JR I don’t know to be honest. I think good work will make its way. But I do know it’s extremely hard to get a play on anywhere in the mainstream theatre. And when you do get one you can be jumping all over the furniture with joy because, you know, it might not happen again for a few years.
PS
The trouble was that the theatre had asked me to interview the author of that week’s play for the programme and I had never heard of the gentleman before. These days you’d simply fire up IMDb or Wikipedia and find out immediately that, for instance, he’d written over thirty episodes of Emmerdale while it was still a Farm. I’ve never watched that show either, any more than I’ve ever listened to The Archers (is it still “an everyday story of country folk”? Was it still being called that back in 1997?) so I wouldn’t have been able to meet him halfway even on the stuff he’d spent time on. But at least it might have been a good place to start.
As it was, I went into this interview cold, primed with just the barest biographical details from the theatre, and it probably shows. My questions indicate I haven’t got a clue what his baileywick is, and I haven’t had the interest (or, frankly, the means) to find out, so I can only hope I didn’t come across to him as dull and uninterested as my questions make me sound.

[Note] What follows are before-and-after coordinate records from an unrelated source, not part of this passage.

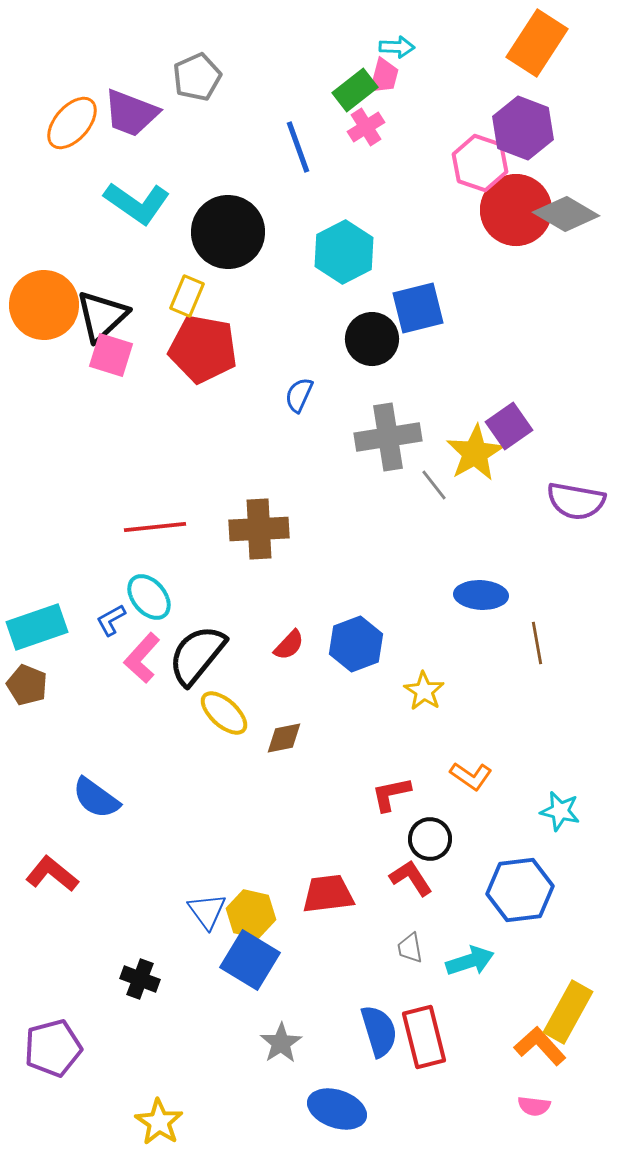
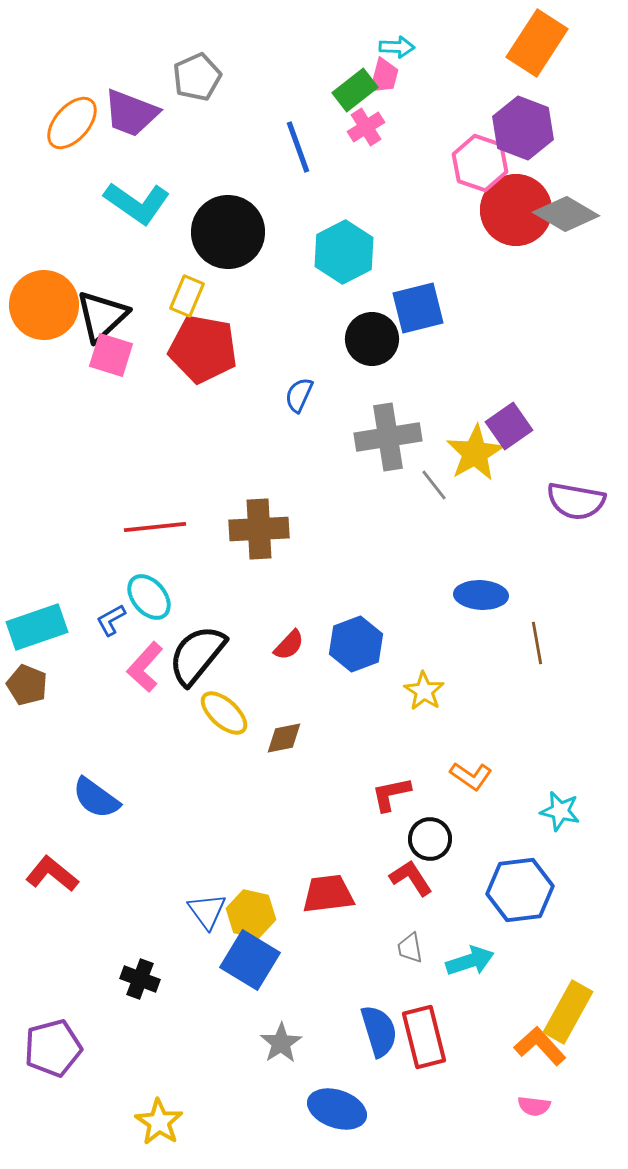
pink L-shape at (142, 658): moved 3 px right, 9 px down
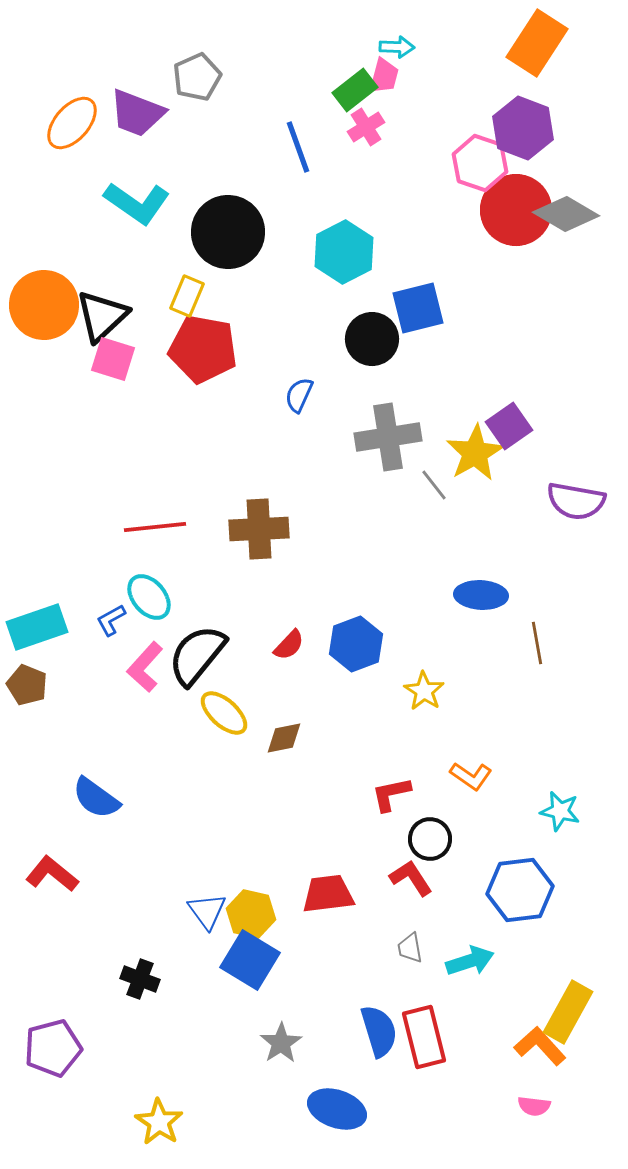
purple trapezoid at (131, 113): moved 6 px right
pink square at (111, 355): moved 2 px right, 4 px down
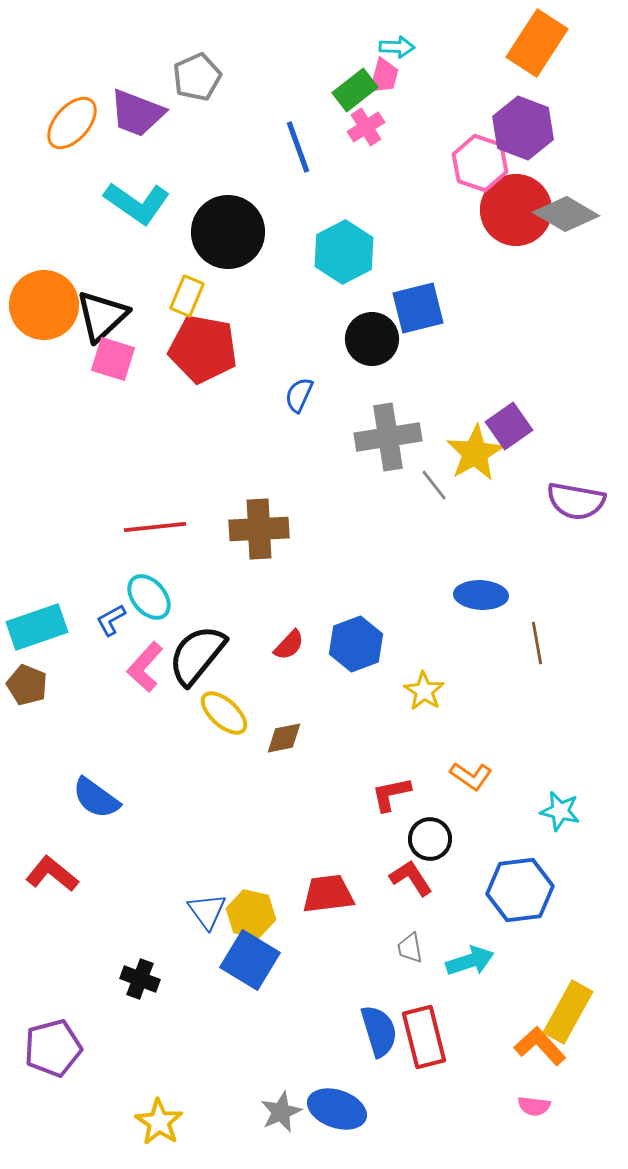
gray star at (281, 1043): moved 69 px down; rotated 9 degrees clockwise
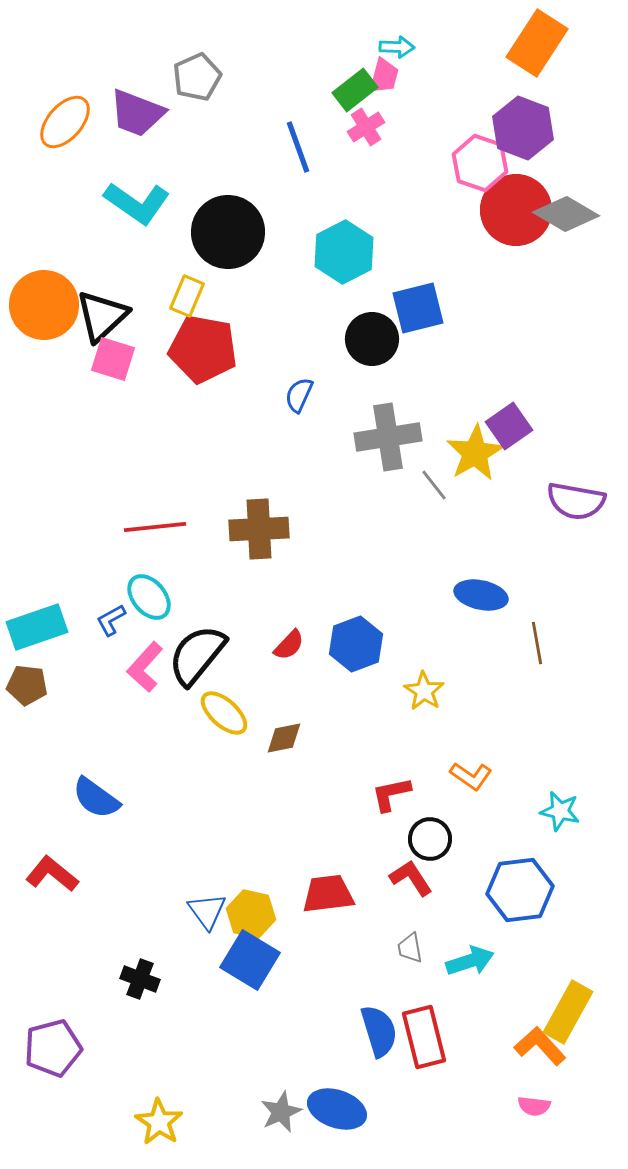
orange ellipse at (72, 123): moved 7 px left, 1 px up
blue ellipse at (481, 595): rotated 9 degrees clockwise
brown pentagon at (27, 685): rotated 15 degrees counterclockwise
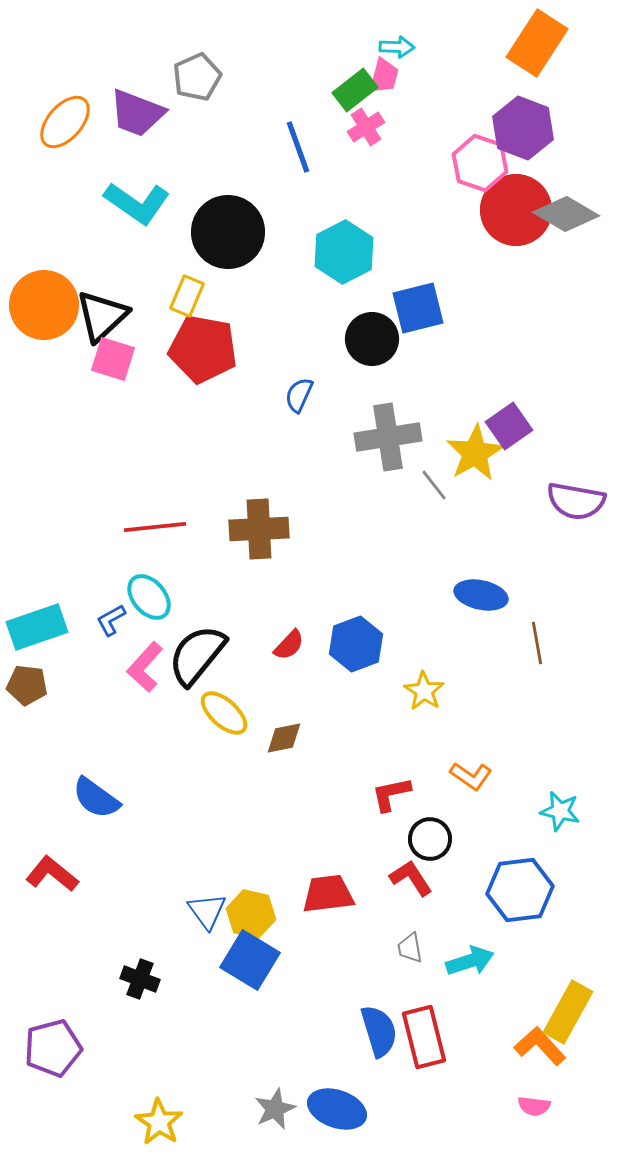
gray star at (281, 1112): moved 6 px left, 3 px up
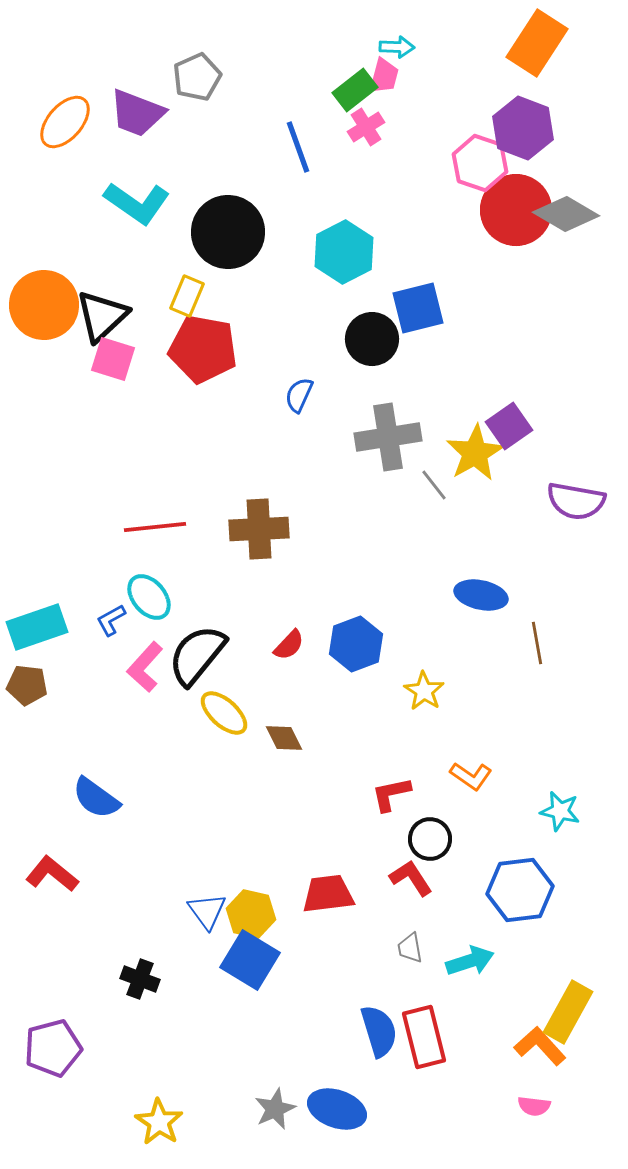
brown diamond at (284, 738): rotated 75 degrees clockwise
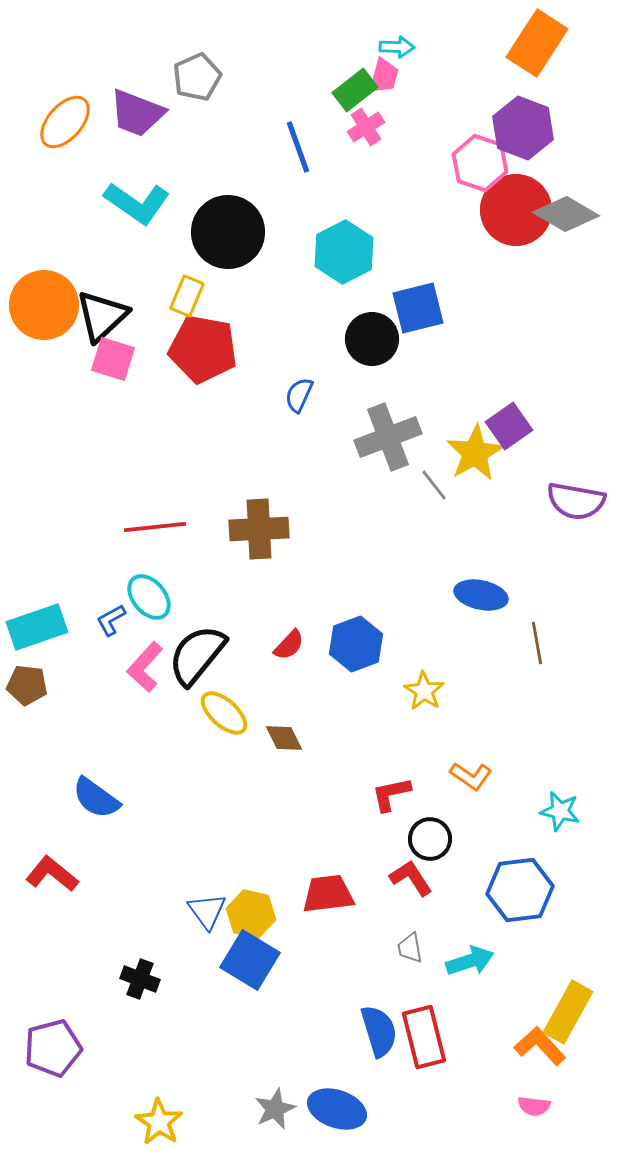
gray cross at (388, 437): rotated 12 degrees counterclockwise
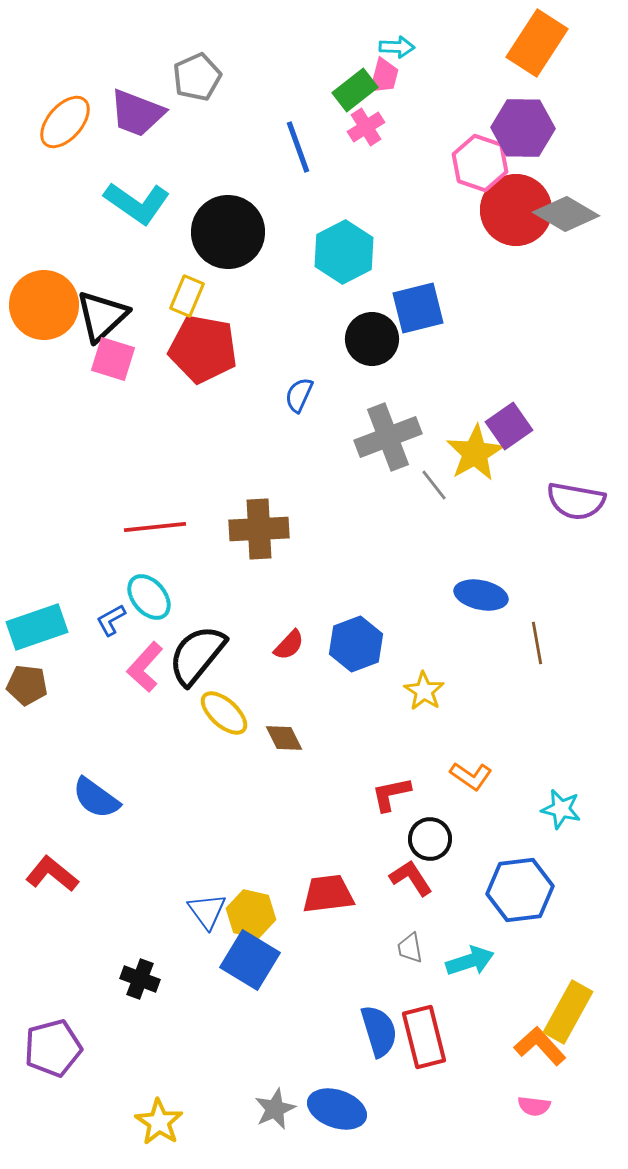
purple hexagon at (523, 128): rotated 20 degrees counterclockwise
cyan star at (560, 811): moved 1 px right, 2 px up
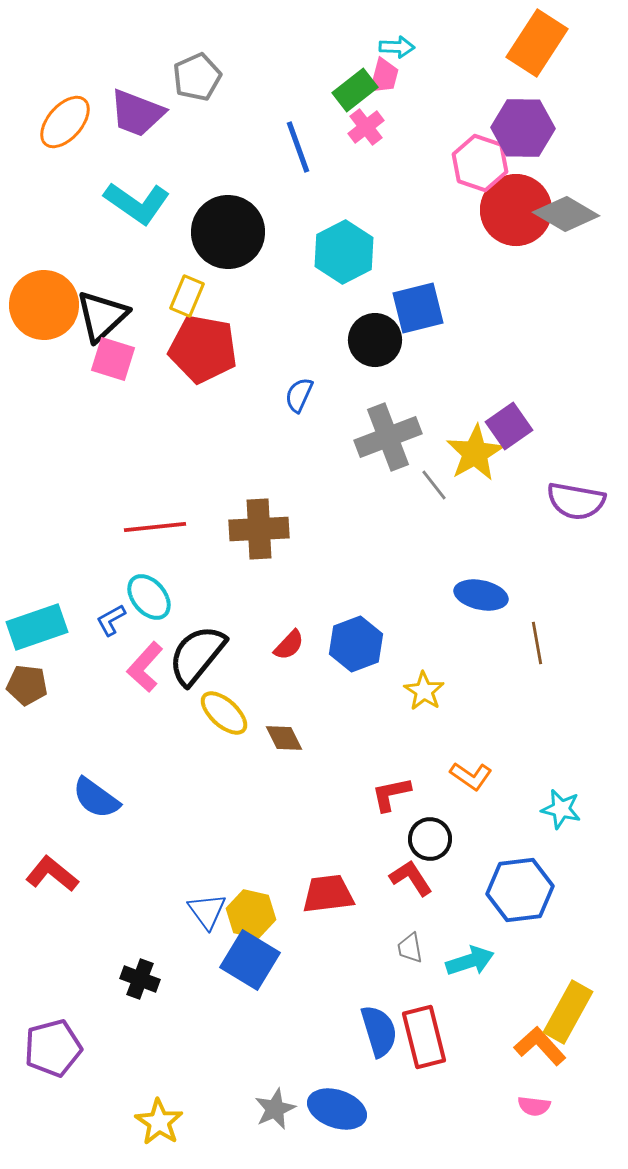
pink cross at (366, 127): rotated 6 degrees counterclockwise
black circle at (372, 339): moved 3 px right, 1 px down
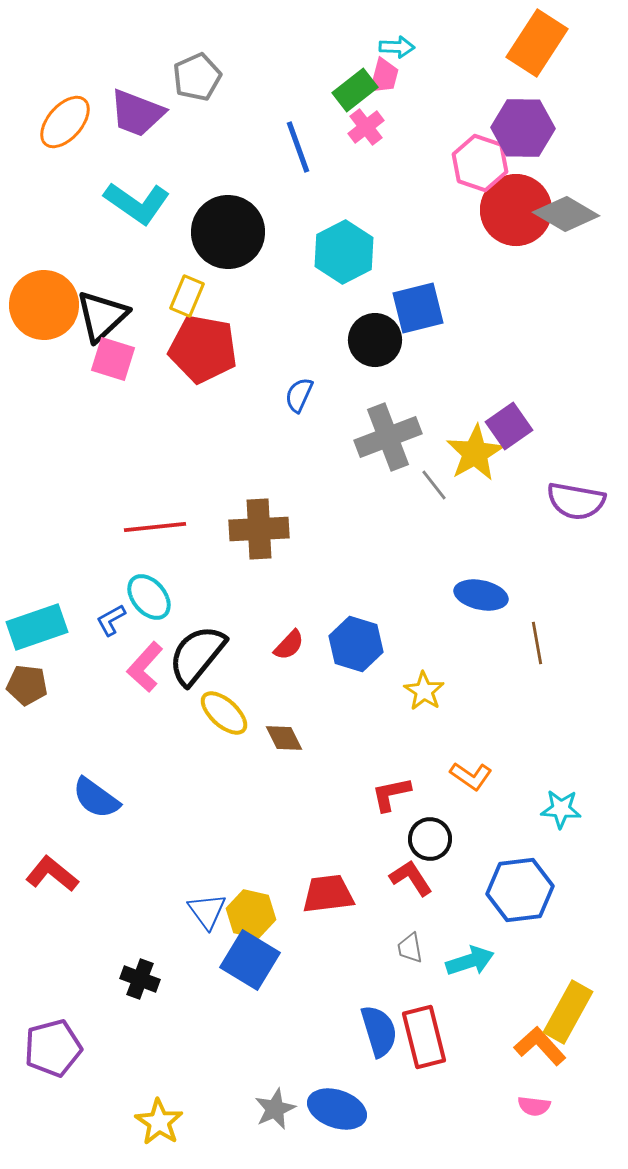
blue hexagon at (356, 644): rotated 22 degrees counterclockwise
cyan star at (561, 809): rotated 9 degrees counterclockwise
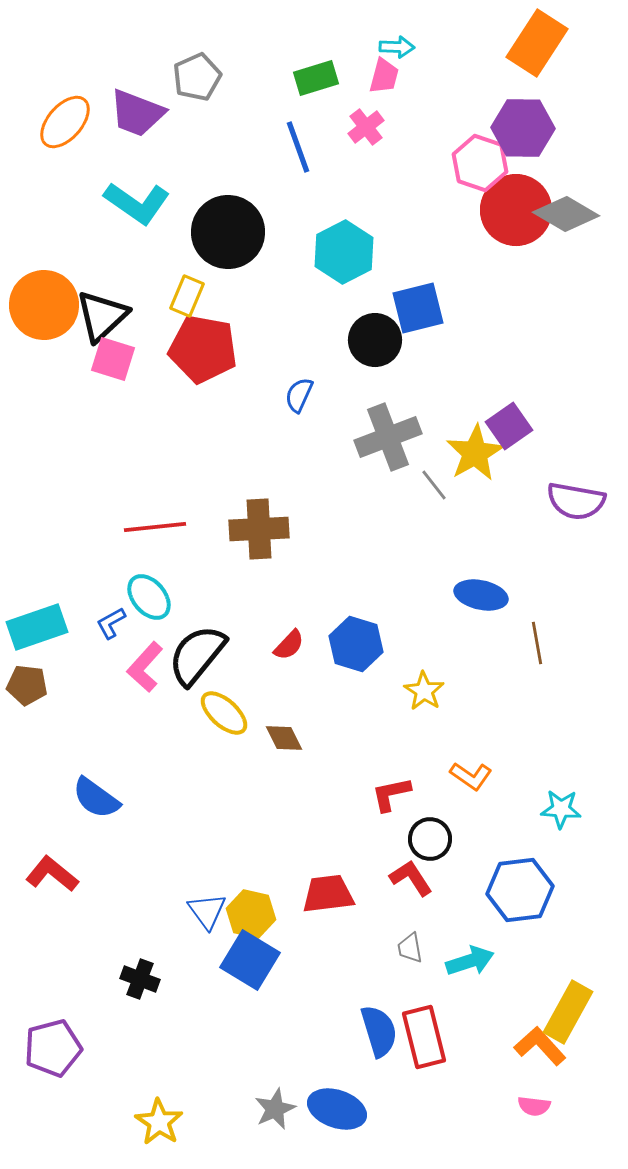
green rectangle at (355, 90): moved 39 px left, 12 px up; rotated 21 degrees clockwise
blue L-shape at (111, 620): moved 3 px down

Another disappointing thing about this, reading it back now, is the amount of questions I asked in relation to the amount of answers he gave. Decades ago I spent a bit of time as a TEFL teacher and during the minimal training period they warned us about this thing called TTT, ‘teacher talking time’. Keep it to a minimum, they said, get the kids talking because once they get you started, they’ll happily sit back and listen to you burble the whole lesson away. I made a bad teacher and would have been an even worse talk show host, there’s too much of me and not enough of the interviewee.
And since I’m in a mood of self-flagellation, when I came to reread this piece I realised that a conversational tic I’ve only recently become aware of must have been present and correct for decades. Instead of just asking an open question, I will often ask a closed question and then offer the other person a choice of two replies: “Do you find this an abiding theme in your work as whole, or does each play try to explore new territory?” It strikes me now as an unpleasant and bullying way of conducting a conversation. The world is not binary, there are many approaches to take, and assuming your interlocutor has naturally adopted only one or other of the potential courses you offer them shows both lack of imagination and a dearth of politeness. So I humbly apologise now to anyone I’ve ever engaged in intercourse with, and solemnly undertake to improve my ways and try not to be so verbally manipulative going forward. (Going forward. That’s another phrase I intend to blast from my vocabulary forthwith. Useful corrective, rereading this old stuff.)